INPUT FOR THIS TASK
"""
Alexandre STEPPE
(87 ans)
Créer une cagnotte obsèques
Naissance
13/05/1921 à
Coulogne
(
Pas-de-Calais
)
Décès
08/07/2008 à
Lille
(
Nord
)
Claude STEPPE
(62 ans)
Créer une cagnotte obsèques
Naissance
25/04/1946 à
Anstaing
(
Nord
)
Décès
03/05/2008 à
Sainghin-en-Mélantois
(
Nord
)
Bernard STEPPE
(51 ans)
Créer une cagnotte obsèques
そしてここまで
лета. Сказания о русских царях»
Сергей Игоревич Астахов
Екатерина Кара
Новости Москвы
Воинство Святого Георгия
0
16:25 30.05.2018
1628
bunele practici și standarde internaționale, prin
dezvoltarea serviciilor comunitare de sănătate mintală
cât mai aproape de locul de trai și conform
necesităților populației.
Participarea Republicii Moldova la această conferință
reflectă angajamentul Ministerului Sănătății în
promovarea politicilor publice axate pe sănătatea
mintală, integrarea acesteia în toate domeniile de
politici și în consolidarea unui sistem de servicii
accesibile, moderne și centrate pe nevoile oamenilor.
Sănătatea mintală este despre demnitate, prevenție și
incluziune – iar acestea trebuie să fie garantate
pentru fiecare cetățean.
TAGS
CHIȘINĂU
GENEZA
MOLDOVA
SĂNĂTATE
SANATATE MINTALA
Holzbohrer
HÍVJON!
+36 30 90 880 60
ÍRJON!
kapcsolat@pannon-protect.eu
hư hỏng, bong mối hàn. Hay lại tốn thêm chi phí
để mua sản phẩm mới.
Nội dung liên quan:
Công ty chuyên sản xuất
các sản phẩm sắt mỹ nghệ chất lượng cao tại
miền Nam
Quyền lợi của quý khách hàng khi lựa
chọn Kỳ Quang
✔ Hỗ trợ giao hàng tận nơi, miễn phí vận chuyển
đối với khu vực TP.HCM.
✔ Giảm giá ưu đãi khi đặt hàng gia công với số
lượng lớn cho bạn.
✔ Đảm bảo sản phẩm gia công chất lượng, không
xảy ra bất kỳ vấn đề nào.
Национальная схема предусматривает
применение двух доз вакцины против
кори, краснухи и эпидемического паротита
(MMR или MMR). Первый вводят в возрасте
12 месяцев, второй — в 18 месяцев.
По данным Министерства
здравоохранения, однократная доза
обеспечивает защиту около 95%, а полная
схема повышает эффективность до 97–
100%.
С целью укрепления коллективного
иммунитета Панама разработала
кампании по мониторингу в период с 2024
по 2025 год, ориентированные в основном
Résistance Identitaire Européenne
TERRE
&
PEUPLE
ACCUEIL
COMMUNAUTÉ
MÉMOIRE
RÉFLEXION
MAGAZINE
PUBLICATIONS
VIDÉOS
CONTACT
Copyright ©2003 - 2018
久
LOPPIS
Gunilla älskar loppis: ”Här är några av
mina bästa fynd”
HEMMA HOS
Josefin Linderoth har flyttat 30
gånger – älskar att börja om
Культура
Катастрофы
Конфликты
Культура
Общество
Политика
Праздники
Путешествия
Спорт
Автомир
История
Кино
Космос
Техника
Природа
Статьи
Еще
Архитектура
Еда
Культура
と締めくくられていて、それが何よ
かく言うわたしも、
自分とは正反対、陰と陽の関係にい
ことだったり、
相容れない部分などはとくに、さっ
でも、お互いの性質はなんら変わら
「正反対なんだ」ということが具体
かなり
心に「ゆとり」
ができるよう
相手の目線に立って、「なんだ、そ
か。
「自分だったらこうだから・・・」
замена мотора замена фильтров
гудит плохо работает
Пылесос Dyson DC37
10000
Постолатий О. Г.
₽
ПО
"""
WHAT YOU SHOULD DO
Copy the listing exactly.

FINISHED TASK
Alexandre STEPPE
(87 ans)
Créer une cagnotte obsèques
Naissance
13/05/1921 à
Coulogne
(
Pas-de-Calais
)
Décès
08/07/2008 à
Lille
(
Nord
)
Claude STEPPE
(62 ans)
Créer une cagnotte obsèques
Naissance
25/04/1946 à
Anstaing
(
Nord
)
Décès
03/05/2008 à
Sainghin-en-Mélantois
(
Nord
)
Bernard STEPPE
(51 ans)
Créer une cagnotte obsèques
そしてここまで
лета. Сказания о русских царях»
Сергей Игоревич Астахов
Екатерина Кара
Новости Москвы
Воинство Святого Георгия
0
16:25 30.05.2018
1628
bunele practici și standarde internaționale, prin
dezvoltarea serviciilor comunitare de sănătate mintală
cât mai aproape de locul de trai și conform
necesităților populației.
Participarea Republicii Moldova la această conferință
reflectă angajamentul Ministerului Sănătății în
promovarea politicilor publice axate pe sănătatea
mintală, integrarea acesteia în toate domeniile de
politici și în consolidarea unui sistem de servicii
accesibile, moderne și centrate pe nevoile oamenilor.
Sănătatea mintală este despre demnitate, prevenție și
incluziune – iar acestea trebuie să fie garantate
pentru fiecare cetățean.
TAGS
CHIȘINĂU
GENEZA
MOLDOVA
SĂNĂTATE
SANATATE MINTALA
Holzbohrer
HÍVJON!
+36 30 90 880 60
ÍRJON!
kapcsolat@pannon-protect.eu
hư hỏng, bong mối hàn. Hay lại tốn thêm chi phí
để mua sản phẩm mới.
Nội dung liên quan:
Công ty chuyên sản xuất
các sản phẩm sắt mỹ nghệ chất lượng cao tại
miền Nam
Quyền lợi của quý khách hàng khi lựa
chọn Kỳ Quang
✔ Hỗ trợ giao hàng tận nơi, miễn phí vận chuyển
đối với khu vực TP.HCM.
✔ Giảm giá ưu đãi khi đặt hàng gia công với số
lượng lớn cho bạn.
✔ Đảm bảo sản phẩm gia công chất lượng, không
xảy ra bất kỳ vấn đề nào.
Национальная схема предусматривает
применение двух доз вакцины против
кори, краснухи и эпидемического паротита
(MMR или MMR). Первый вводят в возрасте
12 месяцев, второй — в 18 месяцев.
По данным Министерства
здравоохранения, однократная доза
обеспечивает защиту около 95%, а полная
схема повышает эффективность до 97–
100%.
С целью укрепления коллективного
иммунитета Панама разработала
кампании по мониторингу в период с 2024
по 2025 год, ориентированные в основном
Résistance Identitaire Européenne
TERRE
&
PEUPLE
ACCUEIL
COMMUNAUTÉ
MÉMOIRE
RÉFLEXION
MAGAZINE
PUBLICATIONS
VIDÉOS
CONTACT
Copyright ©2003 - 2018
久
LOPPIS
Gunilla älskar loppis: ”Här är några av
mina bästa fynd”
HEMMA HOS
Josefin Linderoth har flyttat 30
gånger – älskar att börja om
Культура
Катастрофы
Конфликты
Культура
Общество
Политика
Праздники
Путешествия
Спорт
Автомир
История
Кино
Космос
Техника
Природа
Статьи
Еще
Архитектура
Еда
Культура
と締めくくられていて、それが何よ
かく言うわたしも、
自分とは正反対、陰と陽の関係にい
ことだったり、
相容れない部分などはとくに、さっ
でも、お互いの性質はなんら変わら
「正反対なんだ」ということが具体
かなり
心に「ゆとり」
ができるよう
相手の目線に立って、「なんだ、そ
か。
「自分だったらこうだから・・・」
замена мотора замена фильтров
гудит плохо работает
Пылесос Dyson DC37
10000
Постолатий О. Г.
₽
ПО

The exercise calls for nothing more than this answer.